Work request » From the first line of the entries below to the line with "скоро вы снова сможете войти на конференцию.", give each line again exactly.

Collected data entries:
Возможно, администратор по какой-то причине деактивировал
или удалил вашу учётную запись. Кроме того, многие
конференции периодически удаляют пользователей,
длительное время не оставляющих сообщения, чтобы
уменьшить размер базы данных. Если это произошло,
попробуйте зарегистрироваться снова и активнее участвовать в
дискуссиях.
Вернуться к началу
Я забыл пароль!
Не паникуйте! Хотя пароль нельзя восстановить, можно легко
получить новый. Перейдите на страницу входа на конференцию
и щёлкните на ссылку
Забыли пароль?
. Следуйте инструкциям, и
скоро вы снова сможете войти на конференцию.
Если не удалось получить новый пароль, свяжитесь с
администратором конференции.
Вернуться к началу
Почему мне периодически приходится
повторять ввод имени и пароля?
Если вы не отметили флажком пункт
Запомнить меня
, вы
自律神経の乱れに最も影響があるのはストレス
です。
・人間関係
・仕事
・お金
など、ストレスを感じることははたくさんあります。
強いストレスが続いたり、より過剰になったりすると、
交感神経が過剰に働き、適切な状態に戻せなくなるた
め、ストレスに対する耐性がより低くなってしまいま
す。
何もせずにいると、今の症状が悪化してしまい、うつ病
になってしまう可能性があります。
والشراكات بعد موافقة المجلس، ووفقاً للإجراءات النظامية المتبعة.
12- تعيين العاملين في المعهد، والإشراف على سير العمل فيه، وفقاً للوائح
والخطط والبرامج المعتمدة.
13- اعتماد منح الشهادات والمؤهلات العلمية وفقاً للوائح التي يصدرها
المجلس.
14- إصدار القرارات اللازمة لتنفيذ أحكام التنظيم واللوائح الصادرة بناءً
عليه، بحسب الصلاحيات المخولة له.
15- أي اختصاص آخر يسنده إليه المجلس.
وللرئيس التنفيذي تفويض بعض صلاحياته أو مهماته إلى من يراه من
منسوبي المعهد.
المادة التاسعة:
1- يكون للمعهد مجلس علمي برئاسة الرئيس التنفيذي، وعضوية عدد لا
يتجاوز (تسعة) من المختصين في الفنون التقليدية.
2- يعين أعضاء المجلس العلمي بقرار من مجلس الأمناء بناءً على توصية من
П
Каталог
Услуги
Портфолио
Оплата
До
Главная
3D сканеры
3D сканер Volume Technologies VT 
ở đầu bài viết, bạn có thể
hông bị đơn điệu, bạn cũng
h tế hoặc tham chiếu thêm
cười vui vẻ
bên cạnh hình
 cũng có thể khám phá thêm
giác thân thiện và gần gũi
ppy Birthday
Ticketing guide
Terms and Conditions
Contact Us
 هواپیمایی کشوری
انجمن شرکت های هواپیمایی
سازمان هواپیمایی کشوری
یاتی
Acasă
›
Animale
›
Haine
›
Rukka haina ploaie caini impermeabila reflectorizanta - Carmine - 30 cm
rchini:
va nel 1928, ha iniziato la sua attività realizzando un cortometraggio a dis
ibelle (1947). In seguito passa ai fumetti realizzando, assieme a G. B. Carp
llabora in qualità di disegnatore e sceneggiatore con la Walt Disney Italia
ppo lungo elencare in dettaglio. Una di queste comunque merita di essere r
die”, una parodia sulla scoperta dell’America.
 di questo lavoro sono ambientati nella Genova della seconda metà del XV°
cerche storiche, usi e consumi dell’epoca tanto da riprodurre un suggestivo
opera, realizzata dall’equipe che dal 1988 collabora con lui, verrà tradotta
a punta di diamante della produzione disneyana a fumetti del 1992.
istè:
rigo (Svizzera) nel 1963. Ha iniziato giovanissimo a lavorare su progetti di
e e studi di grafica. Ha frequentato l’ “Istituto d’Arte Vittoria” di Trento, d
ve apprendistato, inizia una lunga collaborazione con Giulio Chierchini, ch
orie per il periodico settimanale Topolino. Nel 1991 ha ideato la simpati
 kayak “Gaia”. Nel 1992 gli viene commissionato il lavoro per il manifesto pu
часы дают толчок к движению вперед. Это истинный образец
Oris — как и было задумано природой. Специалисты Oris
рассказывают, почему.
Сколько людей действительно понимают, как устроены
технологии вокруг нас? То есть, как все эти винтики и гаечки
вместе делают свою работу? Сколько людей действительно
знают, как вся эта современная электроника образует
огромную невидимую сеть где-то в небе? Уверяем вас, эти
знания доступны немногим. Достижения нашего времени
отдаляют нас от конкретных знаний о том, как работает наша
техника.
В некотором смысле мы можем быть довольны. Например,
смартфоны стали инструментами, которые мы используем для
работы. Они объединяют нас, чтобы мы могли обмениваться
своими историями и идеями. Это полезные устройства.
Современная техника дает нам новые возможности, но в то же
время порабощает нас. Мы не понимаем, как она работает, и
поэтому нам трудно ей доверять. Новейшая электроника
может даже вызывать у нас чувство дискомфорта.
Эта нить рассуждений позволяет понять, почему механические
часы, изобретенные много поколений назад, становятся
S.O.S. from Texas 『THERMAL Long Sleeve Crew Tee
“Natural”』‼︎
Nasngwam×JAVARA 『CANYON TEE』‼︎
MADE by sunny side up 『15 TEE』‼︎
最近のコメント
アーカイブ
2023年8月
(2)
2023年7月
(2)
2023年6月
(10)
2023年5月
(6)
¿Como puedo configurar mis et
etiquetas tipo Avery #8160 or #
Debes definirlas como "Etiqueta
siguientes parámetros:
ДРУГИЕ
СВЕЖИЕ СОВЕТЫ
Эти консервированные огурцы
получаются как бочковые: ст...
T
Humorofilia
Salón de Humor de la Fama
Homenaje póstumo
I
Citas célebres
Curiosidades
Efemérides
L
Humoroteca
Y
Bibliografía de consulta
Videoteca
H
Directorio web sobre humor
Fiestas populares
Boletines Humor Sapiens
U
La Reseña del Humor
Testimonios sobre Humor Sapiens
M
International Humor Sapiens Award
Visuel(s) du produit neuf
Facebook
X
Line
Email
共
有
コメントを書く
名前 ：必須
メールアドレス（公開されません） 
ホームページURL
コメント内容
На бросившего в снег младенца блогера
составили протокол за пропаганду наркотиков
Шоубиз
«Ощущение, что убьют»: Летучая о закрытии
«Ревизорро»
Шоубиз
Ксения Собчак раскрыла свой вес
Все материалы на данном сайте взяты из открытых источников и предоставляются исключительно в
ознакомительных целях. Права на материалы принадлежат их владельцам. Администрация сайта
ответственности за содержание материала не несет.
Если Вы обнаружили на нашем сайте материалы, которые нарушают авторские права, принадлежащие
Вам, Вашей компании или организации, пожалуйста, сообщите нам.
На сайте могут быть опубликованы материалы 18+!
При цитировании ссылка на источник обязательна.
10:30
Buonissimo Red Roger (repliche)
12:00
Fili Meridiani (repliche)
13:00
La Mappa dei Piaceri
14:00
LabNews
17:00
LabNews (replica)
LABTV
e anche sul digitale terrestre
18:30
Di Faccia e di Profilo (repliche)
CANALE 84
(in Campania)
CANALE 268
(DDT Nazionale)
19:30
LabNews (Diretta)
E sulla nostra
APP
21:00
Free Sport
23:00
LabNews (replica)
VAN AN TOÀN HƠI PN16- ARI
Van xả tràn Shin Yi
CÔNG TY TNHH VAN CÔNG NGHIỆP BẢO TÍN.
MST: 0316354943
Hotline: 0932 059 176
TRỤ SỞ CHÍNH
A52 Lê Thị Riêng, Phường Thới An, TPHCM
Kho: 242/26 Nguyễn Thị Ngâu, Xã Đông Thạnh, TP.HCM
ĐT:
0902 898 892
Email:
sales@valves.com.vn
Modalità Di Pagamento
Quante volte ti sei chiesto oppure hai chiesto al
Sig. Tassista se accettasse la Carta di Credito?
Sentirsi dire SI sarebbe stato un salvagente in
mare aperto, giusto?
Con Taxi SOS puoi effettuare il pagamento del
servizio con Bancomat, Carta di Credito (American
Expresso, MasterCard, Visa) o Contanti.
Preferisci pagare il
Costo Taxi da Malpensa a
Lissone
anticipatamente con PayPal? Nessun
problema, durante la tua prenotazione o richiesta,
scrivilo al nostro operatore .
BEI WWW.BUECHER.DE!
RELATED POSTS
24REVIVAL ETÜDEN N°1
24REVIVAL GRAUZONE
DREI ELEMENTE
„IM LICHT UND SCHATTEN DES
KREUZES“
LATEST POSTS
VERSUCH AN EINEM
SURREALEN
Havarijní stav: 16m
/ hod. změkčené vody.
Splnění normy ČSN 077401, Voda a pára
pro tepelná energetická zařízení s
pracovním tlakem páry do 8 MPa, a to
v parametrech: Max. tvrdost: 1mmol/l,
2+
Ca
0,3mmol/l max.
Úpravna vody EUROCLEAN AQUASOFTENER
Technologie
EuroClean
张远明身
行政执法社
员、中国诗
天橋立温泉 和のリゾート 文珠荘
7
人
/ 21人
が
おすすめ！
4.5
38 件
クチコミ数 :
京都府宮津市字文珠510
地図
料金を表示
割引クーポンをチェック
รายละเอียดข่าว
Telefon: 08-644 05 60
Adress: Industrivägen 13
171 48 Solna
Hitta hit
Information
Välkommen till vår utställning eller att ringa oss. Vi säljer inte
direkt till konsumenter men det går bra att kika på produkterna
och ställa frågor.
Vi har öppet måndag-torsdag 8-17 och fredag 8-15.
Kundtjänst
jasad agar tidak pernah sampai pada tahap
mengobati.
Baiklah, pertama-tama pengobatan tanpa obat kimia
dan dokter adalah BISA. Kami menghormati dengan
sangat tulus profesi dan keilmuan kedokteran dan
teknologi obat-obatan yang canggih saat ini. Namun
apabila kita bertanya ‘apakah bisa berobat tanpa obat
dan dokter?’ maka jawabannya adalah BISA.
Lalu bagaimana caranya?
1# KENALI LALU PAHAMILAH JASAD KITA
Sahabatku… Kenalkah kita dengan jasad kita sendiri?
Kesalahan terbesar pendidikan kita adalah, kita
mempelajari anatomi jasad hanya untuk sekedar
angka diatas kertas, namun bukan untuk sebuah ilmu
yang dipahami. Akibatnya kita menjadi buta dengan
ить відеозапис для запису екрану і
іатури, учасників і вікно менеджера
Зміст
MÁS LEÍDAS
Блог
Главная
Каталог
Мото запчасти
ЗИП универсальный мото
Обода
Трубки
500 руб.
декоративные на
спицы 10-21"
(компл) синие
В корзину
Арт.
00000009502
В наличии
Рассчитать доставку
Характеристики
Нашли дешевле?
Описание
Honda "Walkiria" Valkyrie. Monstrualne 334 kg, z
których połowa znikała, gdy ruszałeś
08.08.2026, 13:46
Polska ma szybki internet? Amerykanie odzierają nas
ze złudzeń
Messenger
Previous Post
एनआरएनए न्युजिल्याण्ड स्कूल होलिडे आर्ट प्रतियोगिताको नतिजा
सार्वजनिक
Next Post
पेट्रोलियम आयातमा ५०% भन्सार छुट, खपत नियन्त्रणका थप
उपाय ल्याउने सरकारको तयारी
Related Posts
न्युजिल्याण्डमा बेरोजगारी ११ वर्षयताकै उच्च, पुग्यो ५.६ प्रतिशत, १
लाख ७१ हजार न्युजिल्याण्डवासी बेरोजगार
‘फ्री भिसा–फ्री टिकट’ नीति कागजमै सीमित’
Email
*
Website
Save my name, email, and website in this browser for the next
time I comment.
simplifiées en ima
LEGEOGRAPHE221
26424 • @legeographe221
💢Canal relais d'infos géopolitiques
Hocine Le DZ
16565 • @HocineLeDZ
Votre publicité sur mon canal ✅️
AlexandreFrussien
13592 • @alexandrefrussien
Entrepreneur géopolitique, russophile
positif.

Finished exercise »
Возможно, администратор по какой-то причине деактивировал
или удалил вашу учётную запись. Кроме того, многие
конференции периодически удаляют пользователей,
длительное время не оставляющих сообщения, чтобы
уменьшить размер базы данных. Если это произошло,
попробуйте зарегистрироваться снова и активнее участвовать в
дискуссиях.
Вернуться к началу
Я забыл пароль!
Не паникуйте! Хотя пароль нельзя восстановить, можно легко
получить новый. Перейдите на страницу входа на конференцию
и щёлкните на ссылку
Забыли пароль?
. Следуйте инструкциям, и
скоро вы снова сможете войти на конференцию.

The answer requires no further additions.